Getting Google Chrome to work with Hotmail


Like many, I’ve been using Chrome occasionally ever since it came out back in September.
I never really had any problems with any sites, and was impressed with how fast it left the “Beta” stage, considering Google’s affinity for the term.

Initially, I had no problem using Hotmail with Chrome. (Yes, I still have a Hotmail account from years ago, even after switching to Gmail for almost all of my needs) But recently, it stopped working for me – basically, I could go to the Inbox, but clicking on any of the messages or trying to compose a new email would not working. Basically, none of the links worked. I can’t pinpoint the exact date that this occurred, but it was likely after an update to the Hotmail site.

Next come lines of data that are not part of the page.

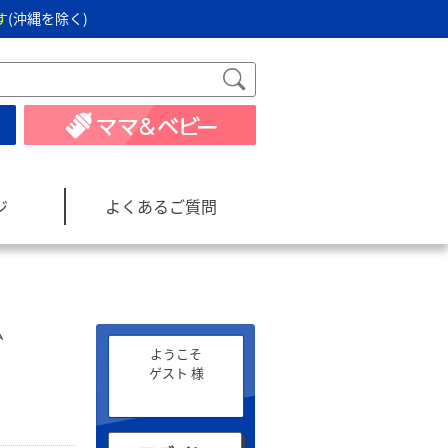
す
(沖縄を除く)
ジ
よくあるご質問
ム
ようこそ
ゲスト 様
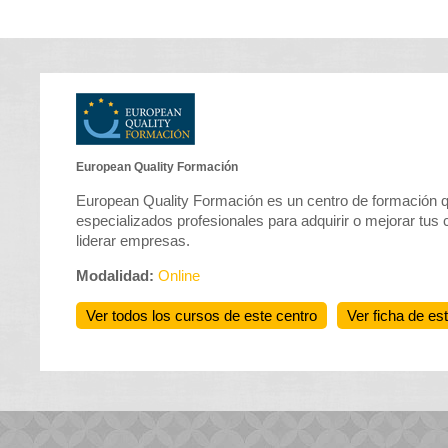
European Quality Formación
European Quality Formación es un centro de formación 
especializados profesionales para adquirir o mejorar tus
liderar empresas.
Modalidad:
Online
Ver todos los cursos de este centro
Ver ficha de es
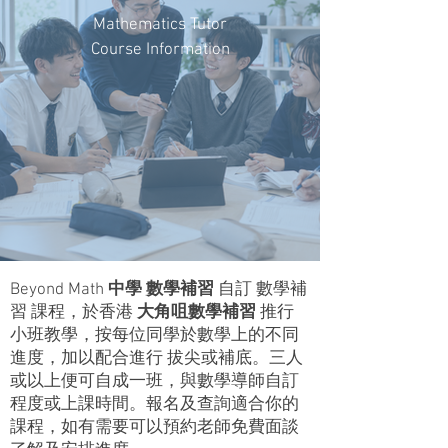
Mathematics Tutor
Course Information
Beyond Math
中學 數學補習
自訂 數學補
習 課程，於香港
大角咀數學補習
推行
小班教學，按每位同學於數學上的不同
進度，加以配合進行 拔尖或補底。三人
或以上便可自成一班，與數學導師自訂
程度或上課時間。報名及查詢適合你的
課程，如有需要可以預約老師免費面談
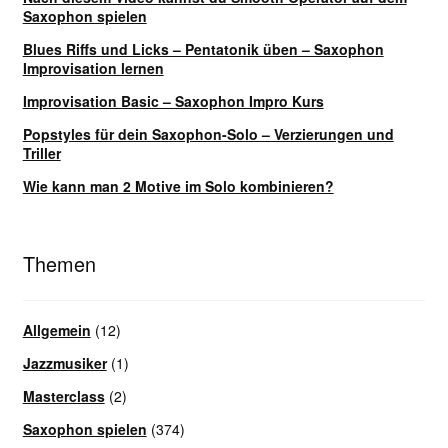
Saxophon spielen
Blues Riffs und Licks – Pentatonik üben – Saxophon
Improvisation lernen
Improvisation Basic – Saxophon Impro Kurs
Popstyles für dein Saxophon-Solo – Verzierungen und
Triller
Wie kann man 2 Motive im Solo kombinieren?
Themen
Allgemein
(12)
Jazzmusiker
(1)
Masterclass
(2)
Saxophon spielen
(374)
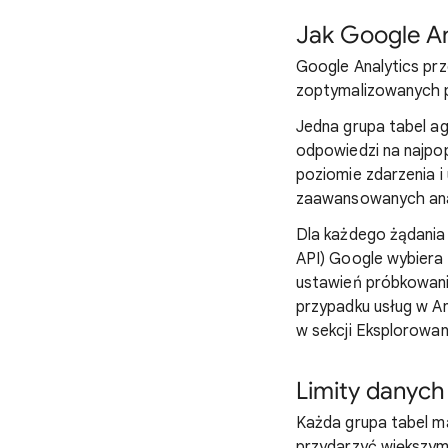
Jak Google A
Google Analytics prz
zoptymalizowanych p
Jedna grupa tabel a
odpowiedzi na najpop
poziomie zdarzenia 
zaawansowanych ana
Dla każdego żądania 
API) Google wybiera 
ustawień próbkowani
przypadku usług w An
w sekcji Eksplorowan
Limity danych
Każda grupa tabel ma
przydarzyć większym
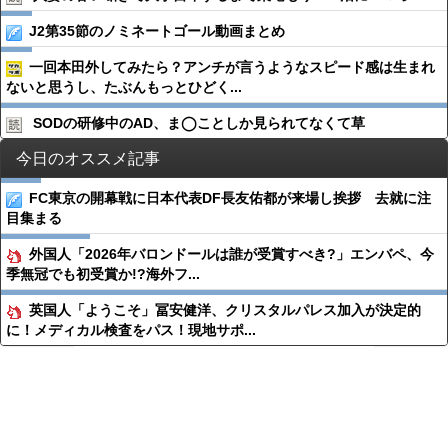
J2第35節のノミネートゴール動画まとめ
一回本田外してみたら？アンチが言うようなスピード感は生まれ
ないと思うし、たぶんもっとひどく...
SODの研修中のAD、ま◯ことしか見られてなくて草
今日のオススメ記事
FC東京の開幕戦に日本代表DF長友佑都が来場し挨拶 去就に注
目集まる
外国人「2026年バロンドールは誰が受賞すべき?」エンバペ、今
季無冠でも初受賞か!?海外フ...
英国人「ようこそ」冨安健洋、クリスタルパレス加入が決定的
に！メディカル検査をパス！現地サポ...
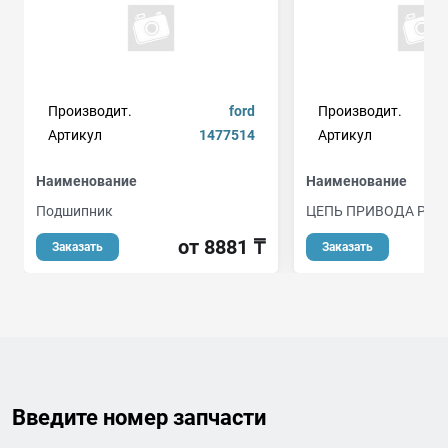
Производит.
ford
Производит.
Артикул
1477514
Артикул
Наименование
Наименование
Подшипник
ЦЕПЬ ПРИВОДА РАС
от 8881 ₸
Заказать
Заказать
Введите номер запчасти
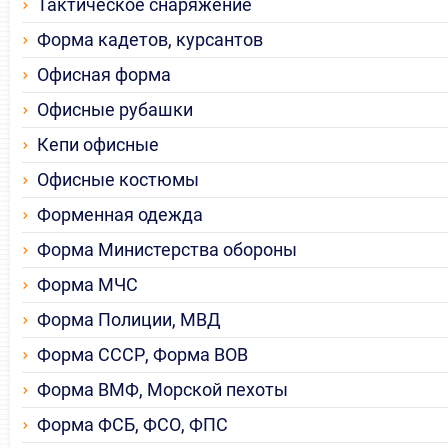
Тактическое снаряжение
Форма кадетов, курсантов
Офисная форма
Офисные рубашки
Кепи офисные
Офисные костюмы
Форменная одежда
Форма Министерства обороны
Форма МЧС
Форма Полиции, МВД
Форма СССР, Форма ВОВ
Форма ВМФ, Морской пехоты
Форма ФСБ, ФСО, ФПС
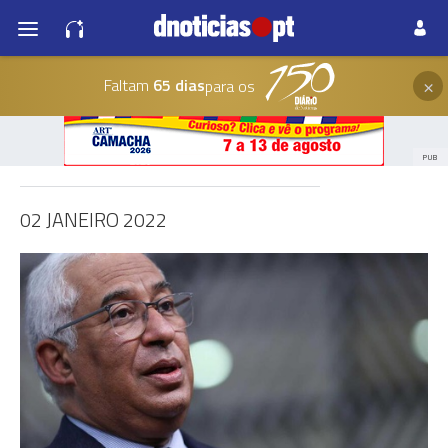
×
Faltam
65 dias
para os
PUB
02 JANEIRO 2022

The fix is really quite simple, which I found on the Chrome Help Forums. You just need to alter your shortcut to Chrome to add an option/parameter when it’s run. If you right-click the icon/shortcut that’s used to launch Chrome, you should see something like this in the “Target” field:

"C:\Documents and Settings\<user name>\Local Settings\Application Data\Google\Chrome\Application\chrome.exe"

Change it to this, adding the --user-agent option to the end.

"C:\Documents and Settings\<user name>\Local Settings\Application Data\Google\Chrome\Application\chrome.exe" --user-agent="Mozilla/5.0 (Windows; U; Windows NT 5.1; en-US) AppleWebKit/525.19 (KHTML, like Gecko) Version/3.1 Safari/525.1"

Note that in the above two examples, user name is meant to be the folder of the currently-logged in user. Change as appropriate. Note that even though the help forum is talking about the 2.0 Developer Beta version, I found that this fix worked with the latest release.

From what I gather, this “fix” just makes Chrome identify itself as another type of browser, which apparently makes Hotmail serve up the proper pages to Chrome. If this is true, this would mean Microsoft deliberately disabled Hotmail for Chrome users. This would not be surprising, as Google has been trying to sway users away from Internet Explorer (especially 6.0) by recommending other browsers (such as Chrome) when using Gmail.

It appears that the Browser Wars are again moving into webmail as a sort of proxy battle.